# Biggun Bass/Hog Huntin'



## JignPig Guide (Aug 3, 2007)

Here's the best of the afternoon today/Sunday. This has been my first decent bass caught in a while. I've been in a slump. This one hit my brownish colored Chatterbait on a flat with milfoil in about 3-FOW. I had a white one tied on pre-trip. But the clouds came out and the water was dirty. So I tied the brown one on and caught this biggun within a few minutes.
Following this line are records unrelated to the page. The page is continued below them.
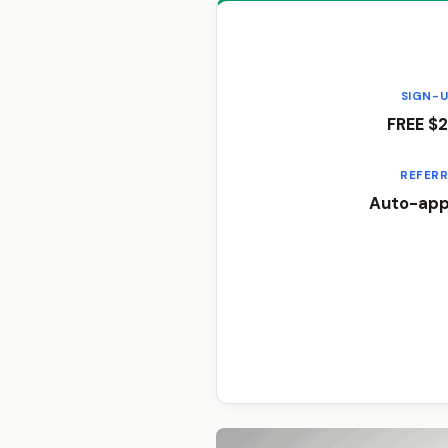
SIGN-
FREE $2
REFER
Auto-appl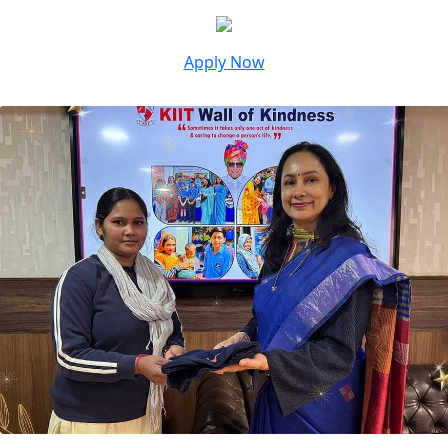
Apply Now
Unique Initiatives At KIIT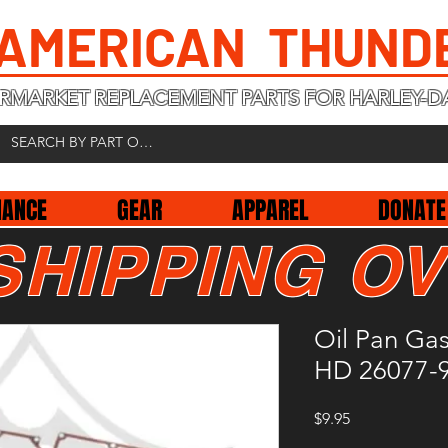
 AMERICAN THUND
RMARKET REPLACEMENT PARTS FOR HARLEY-D
NANCE
GEAR
APPAREL
DONATE
SHIPPING OV
Oil Pan Ga
HD 26077-
Price
$9.95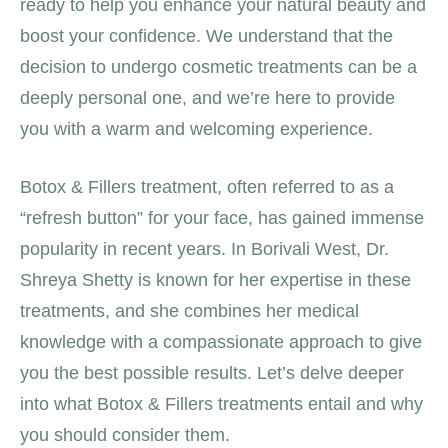
ready to help you enhance your natural beauty and
boost your confidence. We understand that the
decision to undergo cosmetic treatments can be a
deeply personal one, and we’re here to provide
you with a warm and welcoming experience.
Botox & Fillers treatment, often referred to as a
“refresh button” for your face, has gained immense
popularity in recent years. In Borivali West, Dr.
Shreya Shetty is known for her expertise in these
treatments, and she combines her medical
knowledge with a compassionate approach to give
you the best possible results. Let’s delve deeper
into what Botox & Fillers treatments entail and why
you should consider them.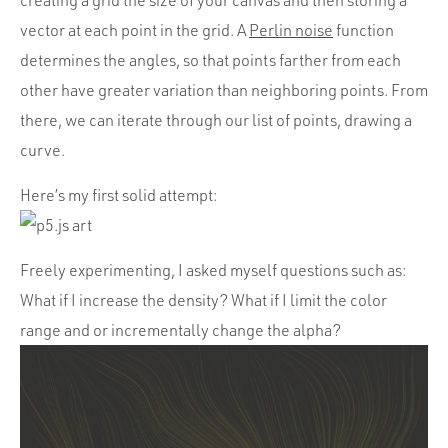
creating a grid the size of your canvas and then storing a
vector at each point in the grid. A
Perlin noise
function
determines the angles, so that points farther from each
other have greater variation than neighboring points. From
there, we can iterate through our list of points, drawing a
curve.
Here’s my first solid attempt:
Freely experimenting, I asked myself questions such as:
What if I increase the density? What if I limit the color
range and or incrementally change the alpha?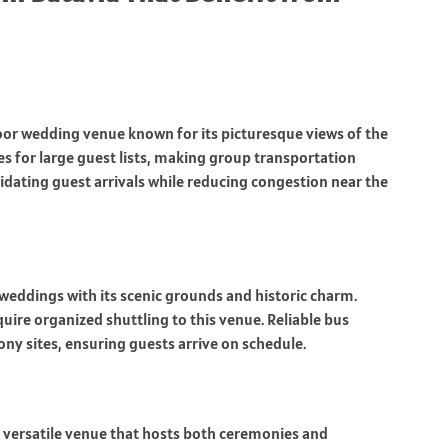
oor wedding venue known for its picturesque views of the
ges for large guest lists, making group transportation
lidating guest arrivals while reducing congestion near the
eddings with its scenic grounds and historic charm.
uire organized shuttling to this venue. Reliable bus
ony sites, ensuring guests arrive on schedule.
 a versatile venue that hosts both ceremonies and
My oldest son caught quite-a-few on his Strike King Red Eyed Shad ripping it through the milfoil. His best was a 2lb.6oz. bass. And the rest looked to be around a pound-and-a-half.


----------



## fishingredhawk (Apr 14, 2004)

Nice fish Jeff! What was the weight?


----------



## claytonhaske (Apr 16, 2010)

what a monster! nice bass


----------



## spfldbassguy (Mar 23, 2009)

Nice bass,glad to hear you broke your "slump". Those Red Eye shads do seem to work. Where my brother and I fished today that's the only thing we caught 'em on. He boated I believe 5 and I was only able to bring in two nice 16.5''ers. I didn't get anything on chatterbait which surprised me. Like you I tried a white one but was a dumbbutt and left my darker colore ones at home. Oh well that's how it is sometimes. Again nice pic,nice bass and I'm sure you'll find some more big uns here soon.


----------



## bioenergy (Sep 10, 2010)

Congrads on a very fine fish. Best I did Saturday was a 14" sm mouth at Delaware under the 229 bridge.


----------



## pulpfish1 (Aug 12, 2009)

Nice bass!


----------



## justin3687 (May 29, 2009)

That's a good one to get off your slump with. Nice job and report

Outdoor Hub mobile, the outdoor information engine


----------



## CMH (May 28, 2011)

Going for the 'clean cut' look huh Jeff? HA HA... that is an absolute beast- I never fished a chatterbait until this year, and I did not know what I was missing; I am stocked up on them now, however.

Looking forward to fishing with you at Burr Oak next spring.

Chris


----------



## JignPig Guide (Aug 3, 2007)

fishingredhawk said:


> Nice fish Jeff! What was the weight?



She weighed almost 6-pounds! And then I put her on the scale and she only weighed 4lb. 14oz. I thought I had an "Over Fiver" but I didn't. But I'm not complaining.


----------



## skycruiser (Aug 7, 2009)

what a healthy lookin bass. excellent catch!


----------



## lang99 (Mar 6, 2009)

I was just thinking the other day that jignpig hasn't posted any big ones lately. i knew you where out there hawg hunting and it would just be time. congrats on a late season toad!


----------



## SMBHooker (Jan 3, 2008)

That's a nice BASS! Very good picture of the two of you. 

BTW: I would have thought over 5 lbs as well. 




Sent from . . . off and over there.


----------



## WLAngler (Aug 29, 2010)

Great catch, now that's a HAWG! :B


----------